Длинный, стриженный наголо парень держал Фаддейку за штаны, обшаривал его карманы и равномерно отпускал ему аккуратные щелчки. Фаддейка извивался и подпрыгивал. Один кед его слетел и застрял среди веток.
Юля скачком преодолела три метра и ладонью длинно, с оттяжкой, вытянула хулигана по упругой шее. Тот икнул, завалился в кусты и завопил:
– Ты что, идиотка! С перепоя, что ли?! Глиста бешеная!
Юля шагнула к нему. Парень сделал кувырок назад, проломился сквозь ветки и скачками бросился вдоль берега. Оглядывался и орал:
– Психопатка! Оба вы! Фадька, я тебе припомню!
Юля мчалась за ним, и оба бежали очень быстро, но Фаддейка догнал ее и повис на локте.
– Да подожди ты! Ну, постой! Не надо, он же понарошке!
Юля остановилась, запальчиво дыша.
– Что понарошке?
Фаддейка хмыкнул:
– Успокойся…
И пошел обратно, к злополучной лужайке в кустах. Встрепанный, измятый, без одного башмака. Майка скособочилась, гольфы сползли, один съехал с ноги наполовину и волочился по доскам тротуара.
Юля мигала и шла следом.
Фаддейка отыскал в ветках кед и покосился на Юлю. Стрельнул искоркой.
– Похоже получилось, да? Я его нарочно подговорил, а вообще-то он никогда не дерется. Это Санькин брат…
Юля еще шумно подышала, почистила платье и сухо спросила:
– Зачем такой спектакль?
Фаддейка вытряс из кеда сухие стручки, крепко дунул в него, старательно натянул кед на ногу, потоптался и глянул на Юлю с виноватинкой, но и опять же с искоркой.
– Я посмотреть хотел, что ты будешь делать.
Юля представила, как она выглядела в этой дурацкой погоне, и застонала про себя. А отвратительному Фаддею сказала:
– Хотел узнать, что я буду делать? Иди сюда…

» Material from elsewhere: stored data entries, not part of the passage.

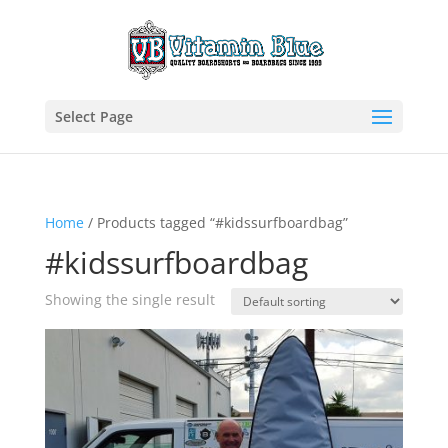
Select Page
Home
/ Products tagged “#kidssurfboardbag”
#kidssurfboardbag
Showing the single result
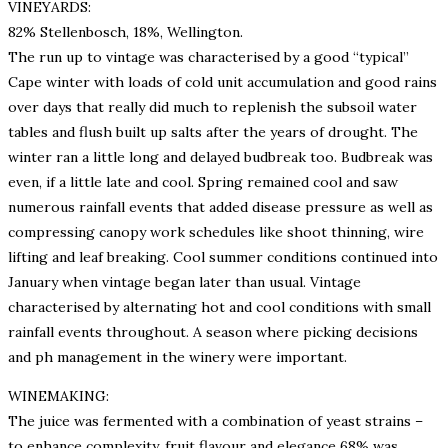
VINEYARDS:
82% Stellenbosch, 18%, Wellington.
The run up to vintage was characterised by a good “typical”
Cape winter with loads of cold unit accumulation and good rains
over days that really did much to replenish the subsoil water
tables and flush built up salts after the years of drought. The
winter ran a little long and delayed budbreak too. Budbreak was
even, if a little late and cool. Spring remained cool and saw
numerous rainfall events that added disease pressure as well as
compressing canopy work schedules like shoot thinning, wire
lifting and leaf breaking. Cool summer conditions continued into
January when vintage began later than usual. Vintage
characterised by alternating hot and cool conditions with small
rainfall events throughout. A season where picking decisions
and ph management in the winery were important.
WINEMAKING:
The juice was fermented with a combination of yeast strains –
to enhance complexity, fruit flavour and elegance 68% was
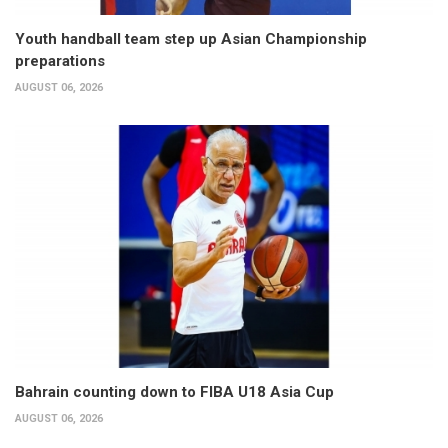
Youth handball team step up Asian Championship
preparations
AUGUST 06, 2026
Bahrain counting down to FIBA U18 Asia Cup
AUGUST 06, 2026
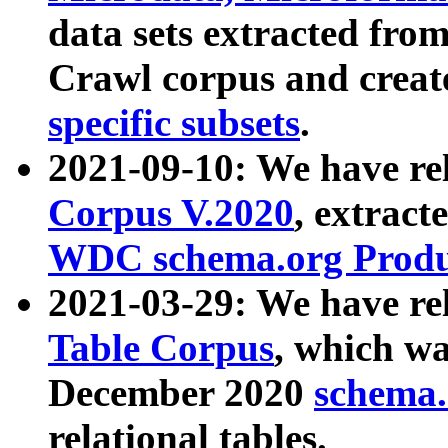
data sets extracted fr
Crawl corpus and creat
specific subsets
.
2021-09-10: We have re
Corpus V.2020
, extract
WDC schema.org Produc
2021-03-29: We have r
Table Corpus
, which wa
December 2020
schema.o
relational tables.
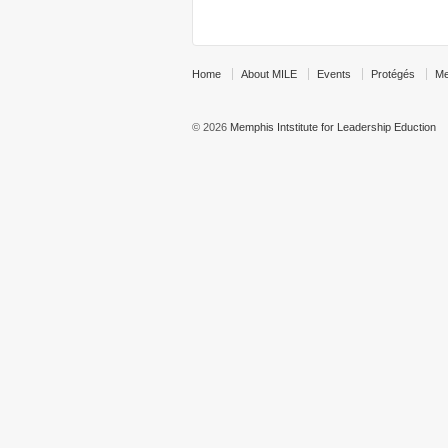
Home
About MILE
Events
Protégés
Me
© 2026
Memphis Intstitute for Leadership Eduction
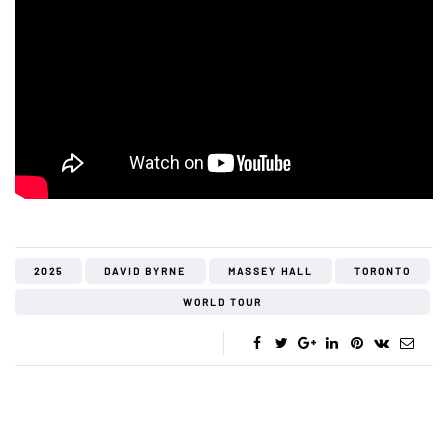
2025
DAVID BYRNE
MASSEY HALL
TORONTO
WORLD TOUR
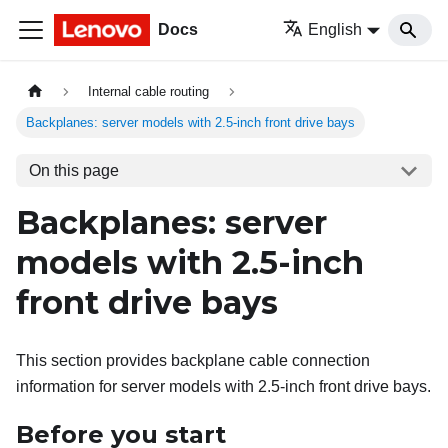
Docs
English
Internal cable routing
Backplanes: server models with 2.5-inch front drive bays
On this page
Backplanes: server
models with 2.5-inch
front drive bays
This section provides backplane cable connection
information for server models with 2.5-inch front drive bays.
Before you start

Он засопел и подошел с послушным лицом. Юля крепко взяла его двумя пальцами за круглое холодное ухо. Фаддейка покорно зажмурился, но из-под ресниц левого глаза опять скользнула искорка.
– Ладно… – выдохнул Фаддейка.
– Что "ладно"?
– Дергай…
– Авантюрист рыжий, – сказала Юля. Отпустила ухо, заправила на Фаддейке майку, отряхнула от мусора и сухих листьев пятнистые шорты и заодно хлопнула. – Нет, ты меня в гроб загонишь.
Он хихикнул, но тут же серьезно объяснил:
– Я хотел проверить, очень ли ты надежная…
Юля опять потянулась к облупленному уху. Фаддейка отскочил.
– Зачем тебе моя надежность? – сердитым голосом спросила Юля.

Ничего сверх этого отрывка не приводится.